[[ Extracted data, beginning ]]

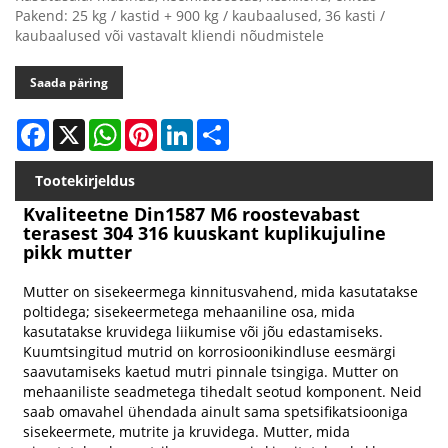
Pakend: 25 kg / kastid + 900 kg / kaubaalused, 36 kasti /
kaubaalused või vastavalt kliendi nõudmistele
Saada päring
Facebook
X
WhatsApp
Pinterest
LinkedIn
Share
Tootekirjeldus
Kvaliteetne Din1587 M6 roostevabast
terasest 304 316 kuuskant kuplikujuline
pikk mutter
Mutter on sisekeermega kinnitusvahend, mida kasutatakse
poltidega; sisekeermetega mehaaniline osa, mida
kasutatakse kruvidega liikumise või jõu edastamiseks.
Kuumtsingitud mutrid on korrosioonikindluse eesmärgi
saavutamiseks kaetud mutri pinnale tsingiga. Mutter on
mehaaniliste seadmetega tihedalt seotud komponent. Neid
saab omavahel ühendada ainult sama spetsifikatsiooniga
sisekeermete, mutrite ja kruvidega. Mutter, mida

[[ Extracted data, end ]]

**Exercise aim:**
Print the material verbatim; drop the pictures.

**The completed task:**
Pakend: 25 kg / kastid + 900 kg / kaubaalused, 36 kasti /
kaubaalused või vastavalt kliendi nõudmistele
Saada päring
Facebook
X
WhatsApp
Pinterest
LinkedIn
Share
Tootekirjeldus
Kvaliteetne Din1587 M6 roostevabast
terasest 304 316 kuuskant kuplikujuline
pikk mutter
Mutter on sisekeermega kinnitusvahend, mida kasutatakse
poltidega; sisekeermetega mehaaniline osa, mida
kasutatakse kruvidega liikumise või jõu edastamiseks.
Kuumtsingitud mutrid on korrosioonikindluse eesmärgi
saavutamiseks kaetud mutri pinnale tsingiga. Mutter on
mehaaniliste seadmetega tihedalt seotud komponent. Neid
saab omavahel ühendada ainult sama spetsifikatsiooniga
sisekeermete, mutrite ja kruvidega. Mutter, mida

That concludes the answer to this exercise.